Revision: Aufhebung wegen unterbliebener Bildung einer Gesamtstrafe (§ 79 StGB)
- Gericht
- BGH
- Spruchkörper
- 1. Strafsenat
- Aktenzeichen
- 1 StR 749/53
- Datum
- 14.04.1954
- Rechtsgebiet
- Strafrecht
Abstrakte Rechtssätze
Bei Vorliegen einer früheren rechtskräftigen Strafe ist bei Verurteilung wegen weiterer Taten die Bildung einer Gesamtstrafe nach § 79 StGB vorzunehmen.
Erging die frühere Entscheidung beim gleichen Gericht, bestehen regelmäßig keine tatsächlichen Hindernisse gegen die Bildung einer Gesamtstrafe; das spätere Gericht hat diese zu prüfen.

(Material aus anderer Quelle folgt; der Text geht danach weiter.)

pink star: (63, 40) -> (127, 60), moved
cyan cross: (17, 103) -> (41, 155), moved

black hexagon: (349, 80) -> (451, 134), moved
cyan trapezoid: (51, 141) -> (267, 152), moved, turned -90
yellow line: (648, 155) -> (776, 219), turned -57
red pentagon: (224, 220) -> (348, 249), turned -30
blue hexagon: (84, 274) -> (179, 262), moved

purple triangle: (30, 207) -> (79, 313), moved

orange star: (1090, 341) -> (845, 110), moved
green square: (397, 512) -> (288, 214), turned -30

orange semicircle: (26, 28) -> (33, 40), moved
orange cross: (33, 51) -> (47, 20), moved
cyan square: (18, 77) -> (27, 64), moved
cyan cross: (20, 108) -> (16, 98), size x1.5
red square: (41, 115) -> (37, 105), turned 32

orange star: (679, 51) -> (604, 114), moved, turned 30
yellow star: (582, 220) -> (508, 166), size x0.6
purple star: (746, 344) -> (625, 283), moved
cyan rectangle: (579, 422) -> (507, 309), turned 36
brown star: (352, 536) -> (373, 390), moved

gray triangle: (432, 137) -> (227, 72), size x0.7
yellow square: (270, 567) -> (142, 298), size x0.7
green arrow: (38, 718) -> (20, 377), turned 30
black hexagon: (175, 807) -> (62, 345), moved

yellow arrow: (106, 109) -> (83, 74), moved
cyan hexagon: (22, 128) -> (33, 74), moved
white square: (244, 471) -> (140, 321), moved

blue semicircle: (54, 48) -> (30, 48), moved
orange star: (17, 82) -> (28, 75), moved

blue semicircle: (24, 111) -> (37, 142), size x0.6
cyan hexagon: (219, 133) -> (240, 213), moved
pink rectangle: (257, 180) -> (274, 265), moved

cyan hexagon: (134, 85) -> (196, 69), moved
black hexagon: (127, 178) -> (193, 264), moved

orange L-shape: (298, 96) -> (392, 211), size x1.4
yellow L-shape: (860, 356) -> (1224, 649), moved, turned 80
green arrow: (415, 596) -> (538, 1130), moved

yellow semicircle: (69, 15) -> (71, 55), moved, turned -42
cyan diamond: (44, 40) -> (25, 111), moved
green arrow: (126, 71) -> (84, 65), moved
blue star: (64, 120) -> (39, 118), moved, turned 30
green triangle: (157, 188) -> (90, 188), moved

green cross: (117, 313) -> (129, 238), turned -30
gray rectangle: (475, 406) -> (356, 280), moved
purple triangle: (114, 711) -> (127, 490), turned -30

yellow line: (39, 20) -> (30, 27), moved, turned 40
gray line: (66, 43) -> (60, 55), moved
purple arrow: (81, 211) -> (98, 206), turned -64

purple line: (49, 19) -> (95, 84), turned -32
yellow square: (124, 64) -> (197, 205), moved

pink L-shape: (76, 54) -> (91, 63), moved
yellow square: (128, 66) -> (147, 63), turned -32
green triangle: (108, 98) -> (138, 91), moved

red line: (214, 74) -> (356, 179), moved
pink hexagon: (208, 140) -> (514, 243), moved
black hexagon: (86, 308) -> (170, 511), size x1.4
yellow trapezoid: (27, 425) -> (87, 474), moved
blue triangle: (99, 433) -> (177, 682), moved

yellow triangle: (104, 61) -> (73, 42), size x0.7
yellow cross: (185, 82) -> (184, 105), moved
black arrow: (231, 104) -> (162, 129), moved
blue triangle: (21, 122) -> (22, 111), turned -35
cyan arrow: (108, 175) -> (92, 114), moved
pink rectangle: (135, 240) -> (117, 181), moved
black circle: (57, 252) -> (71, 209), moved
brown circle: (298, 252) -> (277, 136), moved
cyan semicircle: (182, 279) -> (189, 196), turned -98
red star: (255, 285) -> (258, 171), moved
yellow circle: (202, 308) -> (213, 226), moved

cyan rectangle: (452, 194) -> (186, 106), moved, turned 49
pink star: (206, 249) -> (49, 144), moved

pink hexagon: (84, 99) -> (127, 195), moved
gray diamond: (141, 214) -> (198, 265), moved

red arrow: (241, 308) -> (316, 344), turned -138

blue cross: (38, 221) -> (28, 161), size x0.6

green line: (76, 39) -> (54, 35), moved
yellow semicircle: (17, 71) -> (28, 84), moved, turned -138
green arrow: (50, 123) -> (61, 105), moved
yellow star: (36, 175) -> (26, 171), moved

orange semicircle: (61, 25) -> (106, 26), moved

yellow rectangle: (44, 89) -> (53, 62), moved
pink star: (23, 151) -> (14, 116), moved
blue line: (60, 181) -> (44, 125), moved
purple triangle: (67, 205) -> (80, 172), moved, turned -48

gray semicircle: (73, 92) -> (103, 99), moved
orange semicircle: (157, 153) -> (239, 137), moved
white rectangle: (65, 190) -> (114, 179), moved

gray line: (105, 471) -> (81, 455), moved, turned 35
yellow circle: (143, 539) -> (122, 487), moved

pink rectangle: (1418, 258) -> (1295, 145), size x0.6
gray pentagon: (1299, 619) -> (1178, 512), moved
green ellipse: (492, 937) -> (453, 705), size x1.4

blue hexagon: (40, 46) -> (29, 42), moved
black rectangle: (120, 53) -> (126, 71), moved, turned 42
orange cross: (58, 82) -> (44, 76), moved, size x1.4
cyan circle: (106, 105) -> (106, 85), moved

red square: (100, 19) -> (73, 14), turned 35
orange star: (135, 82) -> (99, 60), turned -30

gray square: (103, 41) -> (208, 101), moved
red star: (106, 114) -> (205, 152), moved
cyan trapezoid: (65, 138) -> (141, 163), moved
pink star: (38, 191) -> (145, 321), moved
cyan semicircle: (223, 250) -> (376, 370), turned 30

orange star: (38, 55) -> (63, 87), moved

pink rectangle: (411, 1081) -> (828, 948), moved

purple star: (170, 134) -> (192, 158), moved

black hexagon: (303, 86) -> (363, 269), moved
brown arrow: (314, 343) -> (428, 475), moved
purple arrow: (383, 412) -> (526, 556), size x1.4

Fehlt die gebotene Gesamtstrafenbildung, ist der Teil des Urteils, der die Gesamtstrafe betrifft, aufzuheben und die Sache zur neuer Entscheidung zurückzuverweisen.
Die freie Beweiswürdigung nach § 261 StPO begründet keinen Rechtsfehler, sofern das Tatbild und die Umstände eine Verurteilung tragen.
Vorinstanzen
Landgericht Augsburg, 22. April 1953
Rubrum
Im Namen des Volkes
In der Strafsache gegen den Hilfsarbeiter Gottfried ███ ██ aus █ (dort geboren ████████████ █████) wegen Hausfriedensbruchs u. a. hat der 1. Strafsenat des Bundesgerichtshofs auf Grund der Hauptverhandlung vom 13. April 1954 in der Sitzung vom 14. April 1954, an der teilgenommen haben:
Bundesrichter Dr. Peetz als Vorsitzender, Bundesrichter Mantel Bundesrichter Glanzmann Bundesrichter Dr. Jagusch Bundesrichter Dr. Schalscha als beisitzende Richter,
Amtsgerichtsrat ███████ in der Verhandlung, Amtsgerichtsrat ███████ bei der Verkündung als Vertreter der Bundesanwaltschaft, Justizangestellter ████
Tenor
Auf die Revision des Angeklagten ███ wird das Urteil des Landgerichts in Augsburg vom 22. April 1953 mit den Feststellungen aufgehoben, soweit gegen den Beschwerdeführer eine Gesamtstrafe festgesetzt worden ist, und die Sache in diesem Umfange zu neuer Verhandlung und Entscheidung, auch über die Kosten des Rechtsmittels, an das Landgericht zurückverwiesen.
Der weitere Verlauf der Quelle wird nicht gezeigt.